Employers know that their personnel face year-round hazards, but summer brings extra ones, such as heat stress, exposure to pesticides, and venomous insects and snakes, just to name a few.  Workers in parks, recreation, highway departments, forestry, construction, paving, painting, and agriculture must deal with all the hazards that hot weather brings while performing their job duties.

Employers should train their workers well; they should be given the chance to acclimate to the heat gradually.  An estimated 46% of reported heat illness cases occurred the first day on the job; 80% reported cases of heat illness within 4 days of beginning a job.  Persons that are physically fit become acclimatized 50% faster than those who are not in good shape.

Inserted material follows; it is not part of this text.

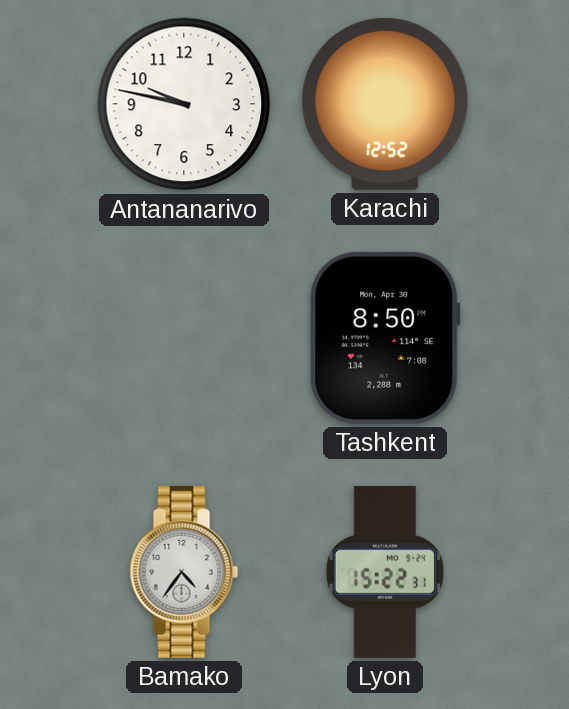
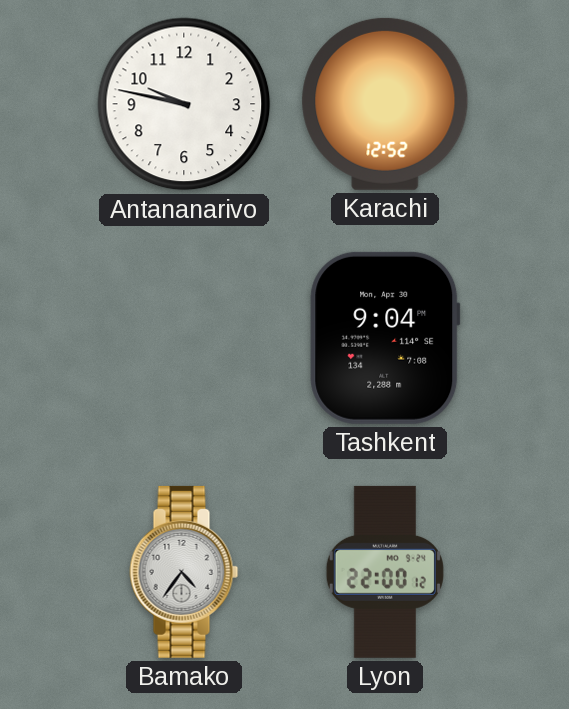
Tashkent: 8:50 -> 9:04
Lyon: 15:22 -> 22:00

However, during a heat wave, even previously acclimatized employees are at risk.  The body must have time to adjust to sudden, abnormally high temperatures or other extreme conditions.

There are many ways companies can help make the workers better able to do their job comfortably.  Furnishing shade in rest/break areas is very important.  Portable canopies or umbrellas can be set up, and use misting machines, or spray them with water.  Employers should be sure they wear hats, safety glasses (sunglasses), and proper protective clothing.  During heat waves, it would be best to work early morning or evening shifts, and avoid overtime and double shifts.

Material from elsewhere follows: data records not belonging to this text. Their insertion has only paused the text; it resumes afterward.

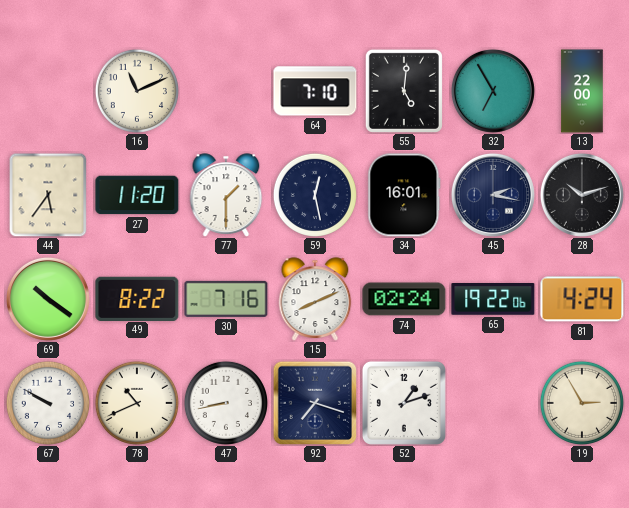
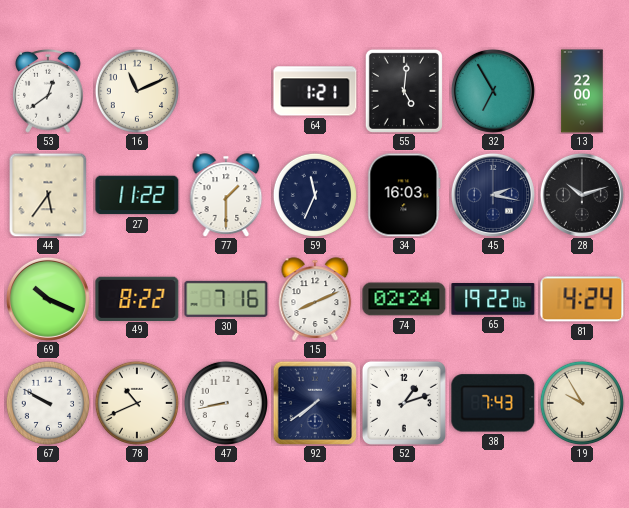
53: none -> 12:39
64: 7:10 -> 1:21
27: 11:20 -> 11:22
59: 12:28 -> 11:34
34: 16:01 -> 16:03
69: 10:21 -> 10:19
92: 7:18 -> 7:39
38: none -> 7:43
19: 2:55 -> 9:55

Other important ways that employers can ensure the health and safety of their workers are:

  • Educate them on ways to prevent heat stress.
  • Be sure they know what to do if a co-worker seems to be experiencing heat-related illness.
  • Provide plenty of water.
  • Adjust work schedule to provide workers rest from the heat.
  • Rearrange nonessential duties.
  • Supervisors should monitor workers and be sure they are staying hydrated.

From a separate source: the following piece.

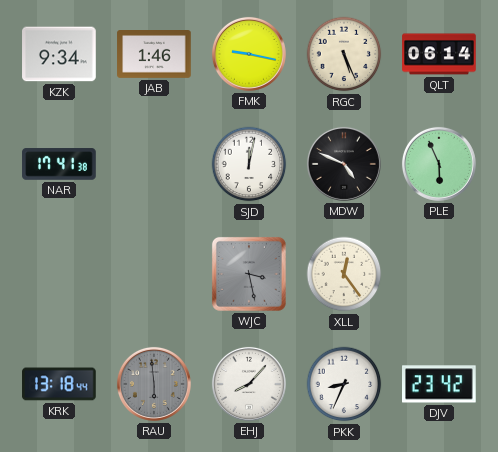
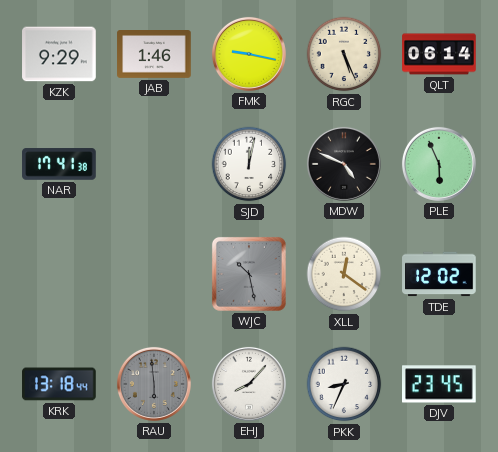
KZK: 9:34 -> 9:29
WJC: 3:28 -> 10:28
XLL: 12:24 -> 12:21
TDE: none -> 12:02
DJV: 23:42 -> 23:45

Employers are required by OSHA to provide that workplaces are free from recognizable hazards, both indoors and outdoors.  It is up to the companies to know in advance what their employees will confront and guarantee that their environment is a safe one.

Source:
NIOSH
CAL/OSHA

STRESSFUL LIFESTYLE?

It’s hard to find anyone who isn’t stressed out in this hurry-up world of ours.  Signs of a stressful life that could be affecting your health are:

  • Feeling that your life is out of control
  • Trouble falling asleep or staying asleep
  • Skipping meals or eating on the run because of lack of time
  • Frequent illness
  • Feeling run-down and/or too tired to exercise
  • Eating, drinking or smoking when you are nervous
  • Having difficulty saying No

Try these quick relaxation tips:

  • Laugh away your worries.  Keep humorous articles handy to read and share.
  • Massage your temples, shoulders and neck.
  • Get in a comfortable position.  Take a long, slow, deep breath to the count of 5.  Then exhale to the count of 5.  Imagine that you are breathing out excess tension and breathing in relaxation.  With each breath, say to yourself, “Relax”.  Repeat 10 times.

Do these simple stretches:  (You can even do them sitting or standing at your desk.)

  • Upper Back Stretch:  Sitting straight with your fingers interlaced behind your head, and keeping your shoulders down, lift your chest and bring your elbows back as far as you can.  Hold 10 seconds.
  • Overhead Reach:  Raise your arms over your head and interlace your fingers with palms facing up.  Stretch upwards, keeping your shoulders down.  Hold for 20 seconds.
  • Shoulder Rotations:  Sit up straight.  Bring shoulders up toward your ears and then back behind you.  Move them forward, making imaginary circles.  Roll shoulders forward 10 times, then roll shoulders in the reverse direction 10 times.
  • Waist Bend:  Standing, reach arms overhead with fingers laced together.  Face forward with shoulders down, bend to one side from the waist.  Hold for 20 seconds.  Repeat on the other side.  Repeat 10 times.

Now, don’t just read this; try it!  Hope it helps!